Des heures s’étaient écoulées et j’étais toujours étendu. Je me sentais brisé et mordu jusqu’au sang et dans la morsure se déversait ma vie. Je recitais les vers d’Abraham de Vermeil, un poète baroque trop méconnu : « J’aime et je hais, je conforte et je nuis, je vis et meurs, j’espère et désespère…» Et je fis un effort désespéré pour me lever. Dehors l’aube allait naître doucement avec sa lente conversion vers la lumière mais la lune reposait encore dans son encorbellement de sapins. La voiture rouge avait disparu. Je repris le poème à son début : « Je chante et je pleure, et je veux faire et défaire, j’ose et je crains, et je fuis et je suis, j’heurte et je cède, et j’ombrage et je luis, j’arrête et je cours, je suis…» Plus loin dans l’ombre, j’aperçus une lumière, comme une ampoule nue entre les corps sombres de deux hommes. Je m’approchais et je reconnus Gloria posée dans l’herbe et qui écartait bien crûment les cuisses. Elle était restée longtemps cramponnée à eux et elle semblait en proie à un désir énorme. Tous les trois formaient un être effrayant et prenaient un plaisir pervers dans cette ambiance brutale. Les yeux de Gloria brillaient. Les deux hommes s’étaient reculés et il la fixèrent du regard pendant un moment puis ils se sont assis dans l’herbe en s’appuyant l’un sur l’autre. Gloria s’était levée d’un bond, magnifiquement mutilée, pâle et nue. Ses cheveux étaient dénoués et trempés. Elle tenait la tête bien droite et elle haletait. Elle me regarda fixement et murmura d’une voix rauque : « Il faut que l’orgie continue ! »

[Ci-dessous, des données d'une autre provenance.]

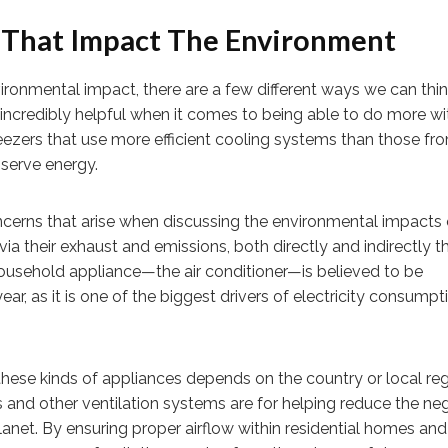
 That Impact The Environment
ronmental impact, there are a few different ways we can thi
incredibly helpful when it comes to being able to do more wi
eezers that use more efficient cooling systems than those fr
serve energy.
oncerns that arise when discussing the environmental impact
a their exhaust and emissions, both directly and indirectly 
household appliance—the air conditioner—is believed to be
r, as it is one of the biggest drivers of electricity consumpti
 these kinds of appliances depends on the country or local reg
ts and other ventilation systems are for helping reduce the ne
lanet. By ensuring proper airflow within residential homes and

J’avais aimé promener l’extrémité de mes doigts sur ce corps si étrange. Un peu plus tard, je l’embrassais dans une sombre rage et puis nous nous sommes rejoints comme deux rivières. Nos corps s’étendaient sur la terre et sous les dernières étoiles. Nous étions venus au monde dans ce monde éperdument désespéré.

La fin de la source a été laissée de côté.